Chastain walked into Black’s cell.
“Can’t believe this shit?” Chastain said, shaking his head and looking at Black’s cell window that was missing its bars. “That’s what we goddamn get for having strong damn bedrails.”
He picked up one of the bars that had been removed from the window.
“Look at this shit,” Chastain said. “He’s a big strong sumbitch, I will give him that. He managed to work those bed railings free that were bolted to the goddamn floor. Then he used them to pry the bars inside the window.”
“That opening was tight for him, too,” Book said. “Hard to see how he got his big frame through there.”
“Well, he damn sure did. Then he got goddamn Truitt out,” Chastain said, pointing to the window in Truitt’s cell. “He got out and then he pried those damn bars there from the outside.”
“I found these outside on the ground under Truitt’s window,” Book said, pointing to the rails leaning against the wall. “Been a lot
of big, tough, strong men locked in these cells and, well, this is certainly a first.”
“When did somebody last have eyes on them?” Virgil said.
“Neil and Matt were on night duty,” Book said. “Neil said he shut the door here a little past ten o’clock.”
Book looked over and picked up a Bible and set it on the small table in Black’s cell.
“Neil said Black asked for this Bible,” Book said as he fanned the pages. “Neil said he gave it to him and then shut the door. That was the last anyone saw of them.”
Virgil looked at me.
“Black got started right away on getting this frame out of the floor,” Virgil said.
“Took a while, too, I suspect,” I said.
Virgil nodded.
“Don’t figure they been out all that long,” Virgil said.
Melvin and Luis, two of Chastain’s young deputies, came quickly into the office. Melvin was a big strapping kid covered with a constellation of freckles and Luis was a small Mexican fella with deep-set eyes and a scruffy goatee.
They were both out of breath as they poked their heads in the door.
“We got something,” Luis said, leaning over and breathing hard.
“What?” Chastain said.
“Found two horses and two saddles that were stolen early this morning,” Melvin said.
“Where?” Virgil said as he moved toward Melvin and Luis.
The two deputies backed into the front office with Virgil. Chastain, Book, and I followed.
“They were taken from the corral behind Mankin’s Mining outfit at the end of Fourth,” Melvin said with a point in that direction.
“Anybody see Black or Truitt?” Chastain said.
“No, sir,” Luis said. “Mr. Mankin said he found one of his three horses standing outside of his bedroom window this morning.”
Melvin quickly nodded in agreement.
“Said it woke him up,” Melvin said. “‘Chewing on the damn sill of the window. Said he didn’t think too much about it, thought the other two horses were just out, wandering around grazing someplace, then he saw the shed door was open, too, looked inside and found that two of his saddles were missing.”
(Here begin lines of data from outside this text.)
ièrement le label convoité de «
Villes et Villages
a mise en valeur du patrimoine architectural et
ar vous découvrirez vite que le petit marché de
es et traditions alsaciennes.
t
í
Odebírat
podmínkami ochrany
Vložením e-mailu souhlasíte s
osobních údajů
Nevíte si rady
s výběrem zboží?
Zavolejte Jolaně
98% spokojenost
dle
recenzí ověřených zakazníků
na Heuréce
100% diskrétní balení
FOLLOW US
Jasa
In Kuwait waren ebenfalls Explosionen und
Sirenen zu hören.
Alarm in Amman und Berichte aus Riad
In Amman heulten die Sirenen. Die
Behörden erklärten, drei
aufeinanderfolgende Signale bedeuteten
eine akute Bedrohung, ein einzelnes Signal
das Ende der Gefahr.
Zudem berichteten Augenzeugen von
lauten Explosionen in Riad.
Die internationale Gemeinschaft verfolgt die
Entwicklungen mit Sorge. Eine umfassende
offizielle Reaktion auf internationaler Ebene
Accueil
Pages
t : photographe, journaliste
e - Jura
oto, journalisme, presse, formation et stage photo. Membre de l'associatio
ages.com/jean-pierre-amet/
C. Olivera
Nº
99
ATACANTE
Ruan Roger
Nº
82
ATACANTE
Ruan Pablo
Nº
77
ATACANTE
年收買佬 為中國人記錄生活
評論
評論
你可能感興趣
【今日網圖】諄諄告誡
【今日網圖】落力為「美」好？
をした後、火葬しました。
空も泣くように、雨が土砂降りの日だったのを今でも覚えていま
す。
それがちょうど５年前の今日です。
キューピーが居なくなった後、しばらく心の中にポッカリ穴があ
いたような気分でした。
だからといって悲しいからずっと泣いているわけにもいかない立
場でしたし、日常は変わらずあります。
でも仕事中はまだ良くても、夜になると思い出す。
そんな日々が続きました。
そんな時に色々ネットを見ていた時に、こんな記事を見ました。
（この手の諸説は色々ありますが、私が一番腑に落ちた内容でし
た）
“What time was this?” Virgil said.
Luis looked to Melvin.
“About four this morning,” Melvin said.
“You boys get back out there and check with the others,” Virgil said to Melvin and Luis, “see if anybody’s seen anything.”
Virgil followed them out onto the boardwalk and we followed Virgil.
“Everybody,” Virgil said to Melvin and Luis as they mounted up, “needs to keep their eyes open.”
Melvin and Luis swung up in a hurry and rode off.
Chastain looked at his watch.
“Almost seven now,” he said.
“They most likely got out and got those horses pretty close to when Mankin found them gone,” I said.
“Still kind of early,” Book said. “Not too many folks up and moving about just yet.”
“What now?” Chastain said.
Virgil thought for a moment, then said, “Where’s the painter?”